In the workshop we started with a voting: participants were asked to vote for their two favorite topics.
And these were the winners of this informal voting (by raising hands):
- new ways of presenting digital content
- user perspective and experience
- engaging users
- beyond publications (> data, research data…)
- communication with scholars
and with each ten votes:
- library as a place
- radical change
- new roles of librarians
In a next step participants could discuss one of these topics at a round table for 15-20 minutes, then change to a second table with another topic. Some discussions were a follow up to presentations and talks during the conference. So there had been several presentations on the issue of making digital content visible to patrons. Also user experience and new approaches to management (radical change) was discussed in some presentations and keynotes.
And this is a short overview on the outcome of the discussions:
Libraries should start with better understanding their users needs and behaviour. They should be ready to rethink their services and focus on users needs. Patrons can and should be engaged in different ways: libraries become a marketplace and/or a lab. We talked about experimenting with and evaluation and providing tools to students – as it was shown by Adam Blackwood in his presentation. This was also discussed at the table on library as a place.

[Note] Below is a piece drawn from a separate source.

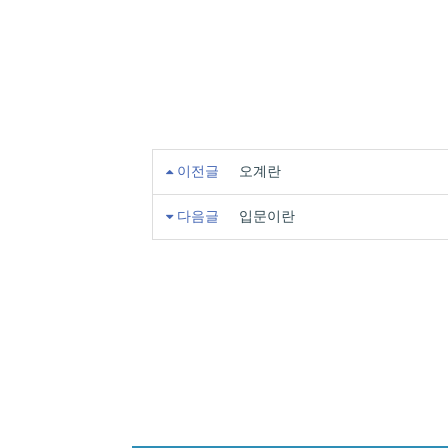
이전글
오계란
다음글
입문이란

So many of these topics were somehow „intertwingled“ (see keynote speaker Peter Morville’s blog): new services based on user needs were connected to the library as a place, to the new roles of librarians and to the need for radical change.
Some of the outcome of the discussions was integrated in the wiki for the ongoing work on the Horizon Report 2015 Library Edition:
I added for example some thoughts on the need for radical change: I want to give here a short input from the conference #emtacl15: we heard several keynotes on new forms of management (agile, management 3.0, institutions as ecosystems and similar concepts). For me it was clear that most libraries are far away from these agile, dynamic forms of organization. They are mostly still hierarchical and linear. In this way they won’t be able to interact successfully with external partners (i.e. from research) that are organized in a different way. And they aren’t ready for radical change. You can’t find out a new business model if you are stuck to old structures and think in closed patterns. Daniel Forsman showed a positive example from Chalmers library: Oh, so we should change the way we work? (his prestentation on slideshare).
And on the challenge „meeting patrons needs in the digital age“:
- Again an input from the #emtacl15 conference: we talked a lot about user experience to be in the focus of library work. It starts with knowing what users really do and then to find out what they want and what they need. Observation methods give interesting insights into user behavior. Then users should be able to participate in the development of new services, i.e. in focus groups. And some speakers showed examples of how agile prototyping could be a way how to develop new services.
- And I would like to add another aspect: the need for engaging patrons. There are new concepts of participating patrons in the creation of new services. And another newer concept is connected to the makerspaces: libraries should give possibilities to explore new technologies and experimenting with them. So the library becomes a lab. At #emtacl15 there were examples from University of Manchester Library’s DigiLab or from University of Oslo Library.
Most of the conference presentations are or will be available on the emtacl-homepage.